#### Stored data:

######

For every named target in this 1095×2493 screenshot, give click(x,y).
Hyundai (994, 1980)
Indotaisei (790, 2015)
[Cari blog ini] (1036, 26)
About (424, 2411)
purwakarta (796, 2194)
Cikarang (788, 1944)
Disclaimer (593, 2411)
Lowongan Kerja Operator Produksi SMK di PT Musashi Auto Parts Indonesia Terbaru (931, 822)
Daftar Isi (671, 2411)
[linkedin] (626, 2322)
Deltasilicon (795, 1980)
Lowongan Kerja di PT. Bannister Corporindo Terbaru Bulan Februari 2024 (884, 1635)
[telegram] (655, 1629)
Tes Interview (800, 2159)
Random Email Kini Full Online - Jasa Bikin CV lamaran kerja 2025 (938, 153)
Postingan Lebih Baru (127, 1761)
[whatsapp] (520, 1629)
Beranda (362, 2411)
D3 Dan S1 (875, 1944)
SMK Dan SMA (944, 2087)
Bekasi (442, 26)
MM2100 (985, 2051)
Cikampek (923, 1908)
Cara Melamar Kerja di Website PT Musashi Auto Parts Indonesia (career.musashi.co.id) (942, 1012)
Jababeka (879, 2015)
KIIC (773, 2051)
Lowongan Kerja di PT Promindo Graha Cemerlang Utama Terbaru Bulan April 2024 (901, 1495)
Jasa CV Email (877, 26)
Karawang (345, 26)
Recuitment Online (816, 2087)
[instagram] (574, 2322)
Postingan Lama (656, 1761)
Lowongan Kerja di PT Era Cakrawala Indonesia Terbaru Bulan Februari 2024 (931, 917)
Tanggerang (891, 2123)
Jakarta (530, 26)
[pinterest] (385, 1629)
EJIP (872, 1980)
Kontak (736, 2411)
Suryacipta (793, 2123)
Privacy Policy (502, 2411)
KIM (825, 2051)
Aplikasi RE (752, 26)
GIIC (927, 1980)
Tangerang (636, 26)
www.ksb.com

######

#### EXERCISE DESCRIPTION:
Return all of the entries word for word.

#### OUTPUT:
For every named target in this 1095×2493 screenshot, give click(x,y).
Hyundai (994, 1980)
Indotaisei (790, 2015)
[Cari blog ini] (1036, 26)
About (424, 2411)
purwakarta (796, 2194)
Cikarang (788, 1944)
Disclaimer (593, 2411)
Lowongan Kerja Operator Produksi SMK di PT Musashi Auto Parts Indonesia Terbaru (931, 822)
Daftar Isi (671, 2411)
[linkedin] (626, 2322)
Deltasilicon (795, 1980)
Lowongan Kerja di PT. Bannister Corporindo Terbaru Bulan Februari 2024 (884, 1635)
[telegram] (655, 1629)
Tes Interview (800, 2159)
Random Email Kini Full Online - Jasa Bikin CV lamaran kerja 2025 (938, 153)
Postingan Lebih Baru (127, 1761)
[whatsapp] (520, 1629)
Beranda (362, 2411)
D3 Dan S1 (875, 1944)
SMK Dan SMA (944, 2087)
Bekasi (442, 26)
MM2100 (985, 2051)
Cikampek (923, 1908)
Cara Melamar Kerja di Website PT Musashi Auto Parts Indonesia (career.musashi.co.id) (942, 1012)
Jababeka (879, 2015)
KIIC (773, 2051)
Lowongan Kerja di PT Promindo Graha Cemerlang Utama Terbaru Bulan April 2024 (901, 1495)
Jasa CV Email (877, 26)
Karawang (345, 26)
Recuitment Online (816, 2087)
[instagram] (574, 2322)
Postingan Lama (656, 1761)
Lowongan Kerja di PT Era Cakrawala Indonesia Terbaru Bulan Februari 2024 (931, 917)
Tanggerang (891, 2123)
Jakarta (530, 26)
[pinterest] (385, 1629)
EJIP (872, 1980)
Kontak (736, 2411)
Suryacipta (793, 2123)
Privacy Policy (502, 2411)
KIM (825, 2051)
Aplikasi RE (752, 26)
GIIC (927, 1980)
Tangerang (636, 26)
www.ksb.com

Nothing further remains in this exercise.